The answer in the book is 25 minutes but with your figures I came up with 17.66 rounded to 18 minutes?

To find out how long it will take Troy to paint the outside of the flower pot, we need to calculate the surface area of the cylinder. The surface area of a cylinder can be calculated using the formula:

Surface Area = 2πrh + 2πr²

Where:
- π is a mathematical constant approximately equal to 3.14159
- r is the radius of the cylinder's base
- h is the height of the cylinder

In this case, the height (h) of the cylinder is given as 9 inches, and the radius (r) is given as 3 inches.

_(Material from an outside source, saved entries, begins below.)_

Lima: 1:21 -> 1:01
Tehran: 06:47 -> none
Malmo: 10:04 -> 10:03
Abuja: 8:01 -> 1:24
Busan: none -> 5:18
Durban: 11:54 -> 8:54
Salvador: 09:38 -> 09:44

Let's calculate the surface area of the cylinder:

Surface Area = 2πrh + 2πr²
Surface Area = (2 * 3.14159 * 3 * 9) + (2 * 3.14159 * 3²)
Surface Area = 169.64604 + 56.54867
Surface Area ≈ 226.19471 square inches

Now, we know that Troy can paint 40 square inches in 5 minutes. To find out how long it will take him to paint 226.19471 square inches, we can set up a proportion:

40 sq in / 5 min = 226.19471 sq in / x min

Cross-multiplying, we get:

40 * x = 5 * 226.19471

Simplifying further:

40x = 1130.97355

Dividing both sides by 40:

x = 1130.97355 / 40
x ≈ 28.274 minutes (rounded to the nearest minute)

Therefore, it will take Troy approximately 28 minutes to the nearest minute to paint the outside of the flower pot.